- _INPUT FOR THIS TASK_
----------
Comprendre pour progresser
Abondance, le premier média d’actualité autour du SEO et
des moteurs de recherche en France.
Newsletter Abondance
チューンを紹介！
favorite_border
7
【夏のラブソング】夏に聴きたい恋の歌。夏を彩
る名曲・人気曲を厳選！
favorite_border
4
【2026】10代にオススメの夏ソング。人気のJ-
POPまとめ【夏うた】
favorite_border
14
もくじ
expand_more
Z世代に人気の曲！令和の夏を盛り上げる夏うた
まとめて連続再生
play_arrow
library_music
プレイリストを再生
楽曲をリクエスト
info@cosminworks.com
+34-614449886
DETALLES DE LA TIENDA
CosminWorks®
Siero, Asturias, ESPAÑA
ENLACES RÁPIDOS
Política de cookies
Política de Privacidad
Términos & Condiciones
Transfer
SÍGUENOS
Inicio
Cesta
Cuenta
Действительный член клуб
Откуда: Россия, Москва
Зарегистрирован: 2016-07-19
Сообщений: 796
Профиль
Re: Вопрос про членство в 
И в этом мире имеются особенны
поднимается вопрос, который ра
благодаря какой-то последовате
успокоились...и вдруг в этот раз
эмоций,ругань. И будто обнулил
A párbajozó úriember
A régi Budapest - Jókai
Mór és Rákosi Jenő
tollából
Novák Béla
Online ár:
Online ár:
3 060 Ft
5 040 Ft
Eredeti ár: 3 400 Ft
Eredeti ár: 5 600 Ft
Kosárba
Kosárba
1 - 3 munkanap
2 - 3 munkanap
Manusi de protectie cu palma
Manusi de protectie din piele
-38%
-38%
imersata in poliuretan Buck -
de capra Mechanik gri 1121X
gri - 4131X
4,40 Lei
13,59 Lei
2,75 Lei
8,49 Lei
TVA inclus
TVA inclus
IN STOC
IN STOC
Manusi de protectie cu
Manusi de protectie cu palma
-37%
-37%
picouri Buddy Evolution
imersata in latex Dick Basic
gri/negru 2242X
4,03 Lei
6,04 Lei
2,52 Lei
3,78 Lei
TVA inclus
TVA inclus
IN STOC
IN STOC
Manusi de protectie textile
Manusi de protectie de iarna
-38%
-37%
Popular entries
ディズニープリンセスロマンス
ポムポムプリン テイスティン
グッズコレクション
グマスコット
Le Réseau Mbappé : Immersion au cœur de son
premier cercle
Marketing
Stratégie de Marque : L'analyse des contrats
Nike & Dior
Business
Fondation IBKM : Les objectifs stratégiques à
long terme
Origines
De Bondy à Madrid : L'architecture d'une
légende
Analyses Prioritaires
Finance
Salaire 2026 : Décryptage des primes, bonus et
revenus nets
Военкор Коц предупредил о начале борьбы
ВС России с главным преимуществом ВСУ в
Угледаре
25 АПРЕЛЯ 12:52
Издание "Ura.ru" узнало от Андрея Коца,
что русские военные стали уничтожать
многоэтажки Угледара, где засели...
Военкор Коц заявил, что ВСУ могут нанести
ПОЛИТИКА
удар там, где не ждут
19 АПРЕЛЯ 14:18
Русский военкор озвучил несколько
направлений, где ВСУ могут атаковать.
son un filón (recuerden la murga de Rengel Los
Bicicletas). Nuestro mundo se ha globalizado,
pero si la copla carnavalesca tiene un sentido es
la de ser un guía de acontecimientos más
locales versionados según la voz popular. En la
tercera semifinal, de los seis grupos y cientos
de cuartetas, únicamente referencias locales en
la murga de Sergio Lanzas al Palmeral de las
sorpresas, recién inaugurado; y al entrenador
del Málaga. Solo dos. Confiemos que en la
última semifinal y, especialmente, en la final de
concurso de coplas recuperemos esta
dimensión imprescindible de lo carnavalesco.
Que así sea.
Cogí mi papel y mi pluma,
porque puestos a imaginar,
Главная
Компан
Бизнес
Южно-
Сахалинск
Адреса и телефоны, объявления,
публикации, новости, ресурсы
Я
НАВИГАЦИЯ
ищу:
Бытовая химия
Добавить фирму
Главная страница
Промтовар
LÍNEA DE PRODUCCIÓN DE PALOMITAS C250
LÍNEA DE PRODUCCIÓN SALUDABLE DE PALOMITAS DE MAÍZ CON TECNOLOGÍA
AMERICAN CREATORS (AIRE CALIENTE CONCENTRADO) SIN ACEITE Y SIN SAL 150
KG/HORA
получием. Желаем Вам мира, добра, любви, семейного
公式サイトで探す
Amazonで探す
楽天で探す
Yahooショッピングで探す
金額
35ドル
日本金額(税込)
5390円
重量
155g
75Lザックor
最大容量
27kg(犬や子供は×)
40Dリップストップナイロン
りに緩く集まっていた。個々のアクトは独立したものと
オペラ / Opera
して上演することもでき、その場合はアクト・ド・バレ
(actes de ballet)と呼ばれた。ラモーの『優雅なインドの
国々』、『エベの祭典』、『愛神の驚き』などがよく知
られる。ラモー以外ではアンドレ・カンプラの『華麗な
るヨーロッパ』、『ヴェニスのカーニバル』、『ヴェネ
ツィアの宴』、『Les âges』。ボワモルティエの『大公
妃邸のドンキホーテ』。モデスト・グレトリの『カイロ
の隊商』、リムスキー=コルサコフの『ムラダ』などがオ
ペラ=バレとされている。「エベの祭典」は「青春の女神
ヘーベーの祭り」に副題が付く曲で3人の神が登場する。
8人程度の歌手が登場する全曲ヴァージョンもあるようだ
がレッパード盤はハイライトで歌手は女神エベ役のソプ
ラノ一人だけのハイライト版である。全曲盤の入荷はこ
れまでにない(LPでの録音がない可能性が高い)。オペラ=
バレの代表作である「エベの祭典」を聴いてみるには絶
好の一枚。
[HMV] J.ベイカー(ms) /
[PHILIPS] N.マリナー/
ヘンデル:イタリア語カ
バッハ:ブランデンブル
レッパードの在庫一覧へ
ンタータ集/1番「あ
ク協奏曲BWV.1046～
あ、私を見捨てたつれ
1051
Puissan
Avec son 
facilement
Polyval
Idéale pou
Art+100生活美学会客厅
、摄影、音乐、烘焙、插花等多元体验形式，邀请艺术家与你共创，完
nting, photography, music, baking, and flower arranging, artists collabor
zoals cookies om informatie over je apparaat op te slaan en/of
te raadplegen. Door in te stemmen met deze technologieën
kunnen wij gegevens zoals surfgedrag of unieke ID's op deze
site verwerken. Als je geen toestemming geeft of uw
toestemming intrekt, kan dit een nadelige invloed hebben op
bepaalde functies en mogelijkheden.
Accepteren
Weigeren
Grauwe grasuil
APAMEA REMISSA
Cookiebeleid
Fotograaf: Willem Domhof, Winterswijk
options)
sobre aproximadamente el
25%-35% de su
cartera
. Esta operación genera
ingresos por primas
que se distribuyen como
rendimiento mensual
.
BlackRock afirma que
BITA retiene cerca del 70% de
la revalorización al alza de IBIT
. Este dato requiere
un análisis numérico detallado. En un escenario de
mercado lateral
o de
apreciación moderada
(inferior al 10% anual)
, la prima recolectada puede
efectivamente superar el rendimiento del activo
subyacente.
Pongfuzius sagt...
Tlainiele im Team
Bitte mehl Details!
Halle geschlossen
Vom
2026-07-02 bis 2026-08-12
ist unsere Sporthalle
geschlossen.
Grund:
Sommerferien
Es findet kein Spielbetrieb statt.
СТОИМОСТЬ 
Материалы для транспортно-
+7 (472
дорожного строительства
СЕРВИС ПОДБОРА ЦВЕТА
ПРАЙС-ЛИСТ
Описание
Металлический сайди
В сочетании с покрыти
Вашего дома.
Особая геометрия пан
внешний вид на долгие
----------
- _TO DO_
All lines from the one that holds "27kg(犬や子供は×)" through the end of the records are to be returned exactly, including both boundary lines, and no others.

- _ANSWER FOR THIS EXERCISE_
27kg(犬や子供は×)
40Dリップストップナイロン
りに緩く集まっていた。個々のアクトは独立したものと
オペラ / Opera
して上演することもでき、その場合はアクト・ド・バレ
(actes de ballet)と呼ばれた。ラモーの『優雅なインドの
国々』、『エベの祭典』、『愛神の驚き』などがよく知
られる。ラモー以外ではアンドレ・カンプラの『華麗な
るヨーロッパ』、『ヴェニスのカーニバル』、『ヴェネ
ツィアの宴』、『Les âges』。ボワモルティエの『大公
妃邸のドンキホーテ』。モデスト・グレトリの『カイロ
の隊商』、リムスキー=コルサコフの『ムラダ』などがオ
ペラ=バレとされている。「エベの祭典」は「青春の女神
ヘーベーの祭り」に副題が付く曲で3人の神が登場する。
8人程度の歌手が登場する全曲ヴァージョンもあるようだ
がレッパード盤はハイライトで歌手は女神エベ役のソプ
ラノ一人だけのハイライト版である。全曲盤の入荷はこ
れまでにない(LPでの録音がない可能性が高い)。オペラ=
バレの代表作である「エベの祭典」を聴いてみるには絶
好の一枚。
[HMV] J.ベイカー(ms) /
[PHILIPS] N.マリナー/
ヘンデル:イタリア語カ
バッハ:ブランデンブル
レッパードの在庫一覧へ
ンタータ集/1番「あ
ク協奏曲BWV.1046～
あ、私を見捨てたつれ
1051
Puissan
Avec son 
facilement
Polyval
Idéale pou
Art+100生活美学会客厅
、摄影、音乐、烘焙、插花等多元体验形式，邀请艺术家与你共创，完
nting, photography, music, baking, and flower arranging, artists collabor
zoals cookies om informatie over je apparaat op te slaan en/of
te raadplegen. Door in te stemmen met deze technologieën
kunnen wij gegevens zoals surfgedrag of unieke ID's op deze
site verwerken. Als je geen toestemming geeft of uw
toestemming intrekt, kan dit een nadelige invloed hebben op
bepaalde functies en mogelijkheden.
Accepteren
Weigeren
Grauwe grasuil
APAMEA REMISSA
Cookiebeleid
Fotograaf: Willem Domhof, Winterswijk
options)
sobre aproximadamente el
25%-35% de su
cartera
. Esta operación genera
ingresos por primas
que se distribuyen como
rendimiento mensual
.
BlackRock afirma que
BITA retiene cerca del 70% de
la revalorización al alza de IBIT
. Este dato requiere
un análisis numérico detallado. En un escenario de
mercado lateral
o de
apreciación moderada
(inferior al 10% anual)
, la prima recolectada puede
efectivamente superar el rendimiento del activo
subyacente.
Pongfuzius sagt...
Tlainiele im Team
Bitte mehl Details!
Halle geschlossen
Vom
2026-07-02 bis 2026-08-12
ist unsere Sporthalle
geschlossen.
Grund:
Sommerferien
Es findet kein Spielbetrieb statt.
СТОИМОСТЬ 
Материалы для транспортно-
+7 (472
дорожного строительства
СЕРВИС ПОДБОРА ЦВЕТА
ПРАЙС-ЛИСТ
Описание
Металлический сайди
В сочетании с покрыти
Вашего дома.
Особая геометрия пан
внешний вид на долгие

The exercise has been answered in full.